British journalist (born 1966)

Thomas Patrick Lowndes de Waal (born 1966) is a British journalist and writer on the Caucasus. He is a senior fellow at Carnegie Europe. He is best known for his 2003 book Black Garden: Armenia and Azerbaijan Through Peace and War.

== Life and career ==
Thomas De Waal was born in Nottingham, England. He is the son of Esther Aline (née Lowndes-Moir), a writer on religion, and Anglican priest Victor de Waal. De Waal graduated from Balliol College, Oxford, with a First Class Degree in Modern Languages (Russian and Modern Greek).

De Waal is the co-author of Chechnya: Calamity in the Caucasus (New York, 1998) and author of Black Garden: Armenia and Azerbaijan Through Peace and War (New York, 2003).

As a journalist, de Waal has reported for, amongst others, the BBC World Service, the Moscow Times, and The Times. He was a Caucasus editor at the Institute for War and Peace Reporting (IWPR) in London until December 2008, and later a research associate with the peace-building NGO Conciliation Resources.

From 2010 to 2015, de Waal worked as a Senior Associate in the Russia and Eurasia Program at the Carnegie Endowment for International Peace, specialising primarily in the South Caucasus region. Currently he is a senior fellow with Carnegie Europe, specializing in Eastern Europe and the Caucasus region.
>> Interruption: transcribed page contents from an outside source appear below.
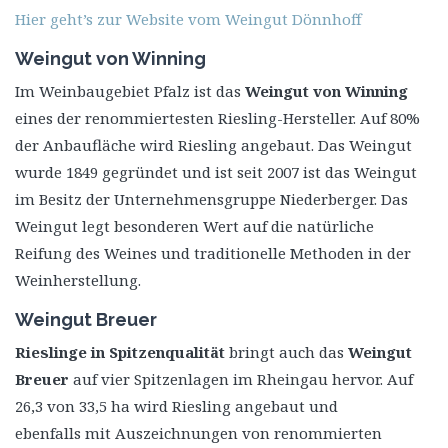
Hier geht’s zur Website vom Weingut Dönnhoff
Weingut von Winning
Im Weinbaugebiet Pfalz ist das
Weingut von Winning
eines der renommiertesten Riesling-Hersteller. Auf 80%
der Anbaufläche wird Riesling angebaut. Das Weingut
wurde 1849 gegründet und ist seit 2007 ist das Weingut
im Besitz der Unternehmensgruppe Niederberger. Das
Weingut legt besonderen Wert auf die natürliche
Reifung des Weines und traditionelle Methoden in der
Weinherstellung.
Weingut Breuer
Rieslinge in Spitzenqualität
bringt auch das
Weingut
Breuer
auf vier Spitzenlagen im Rheingau hervor. Auf
26,3 von 33,5 ha wird Riesling angebaut und
ebenfalls mit Auszeichnungen von renommierten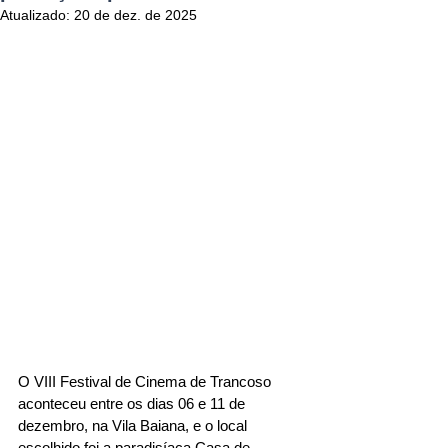
Atualizado:
20 de dez. de 2025
O VIII Festival de Cinema de Trancoso 
aconteceu entre os dias 06 e 11 de 
dezembro, na Vila Baiana, e o local 
escolhido foi a paradisíaca Casa de 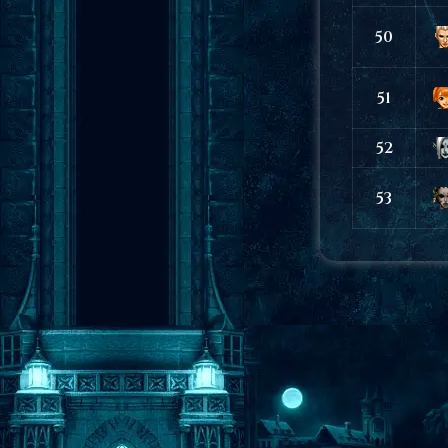
50
51
52
53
In his position as Senior Fellow for Carnegie Europe, de Waal has written extensively on the Caucasus, with commentary on ongoing events, on breakaway regions, and also larger publications on the region, including books introducing the Caucasus region, and, in The Great Catastrophe (2015), on the aftermath and politics of the Armenian Genocide, also highlighting efforts by Armenians, Kurds, and Turks to come to terms with this history. In 2014, de Waal had provided the introduction to Two Close Peoples, Two Distant Neighbours, a book collecting the major writings on Armenian-Turkish relations by Hrant Dink.
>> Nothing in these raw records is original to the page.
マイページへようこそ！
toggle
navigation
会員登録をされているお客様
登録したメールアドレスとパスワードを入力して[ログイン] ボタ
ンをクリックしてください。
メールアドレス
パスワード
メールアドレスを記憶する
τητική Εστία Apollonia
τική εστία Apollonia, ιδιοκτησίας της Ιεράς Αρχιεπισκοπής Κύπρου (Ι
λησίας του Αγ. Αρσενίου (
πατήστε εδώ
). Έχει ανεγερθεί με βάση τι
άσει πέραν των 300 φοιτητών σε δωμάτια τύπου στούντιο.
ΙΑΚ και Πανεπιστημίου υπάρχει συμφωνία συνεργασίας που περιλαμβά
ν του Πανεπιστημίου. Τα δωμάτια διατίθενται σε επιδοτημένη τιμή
Next to the Carnegie Europe website, his analysis has been published in Foreign Policy, Foreign Affairs, and various other outlets. Like other prominent commentators on the region, De Waal has been criticized for some of the analysis he has put forward.

In 2023, de Waal published a translation of Osip Mandelstam's Tristia.
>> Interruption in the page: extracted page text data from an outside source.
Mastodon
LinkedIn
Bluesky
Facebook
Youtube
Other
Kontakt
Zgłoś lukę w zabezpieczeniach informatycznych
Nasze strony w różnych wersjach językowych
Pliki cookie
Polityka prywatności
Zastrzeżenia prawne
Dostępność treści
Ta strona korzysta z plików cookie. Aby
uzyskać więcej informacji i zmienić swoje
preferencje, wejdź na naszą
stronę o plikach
In 2021, he was criticised in an open letter addressed to Carnegie Europe and signed by fourteen scholars, including Henry Theriault, Bedross Der Matossian, Elyse Semerdjian, and Marc A. Mamigonian for his article "What Next After the U.S. Recognition of the Armenian Genocide?", stating that its "inaccuracies and minimizations have ... contributed to denial of the Armenian Genocide".

== Work on Russia and Chechnya ==
De Waal has repeatedly worked on and reported from Chechnya.

In 2006 the Ministry of Foreign Affairs of Russia denied an entry visa to De Waal, who was due to attend in Moscow the presentation of a Russian version of his book on the conflict in Nagorno-Karabakh, citing a law that says a visa can be refused "in the aims of ensuring state security." De Waal believes that his visa denial was retaliation for his critical reporting about the Russian war in Chechnya.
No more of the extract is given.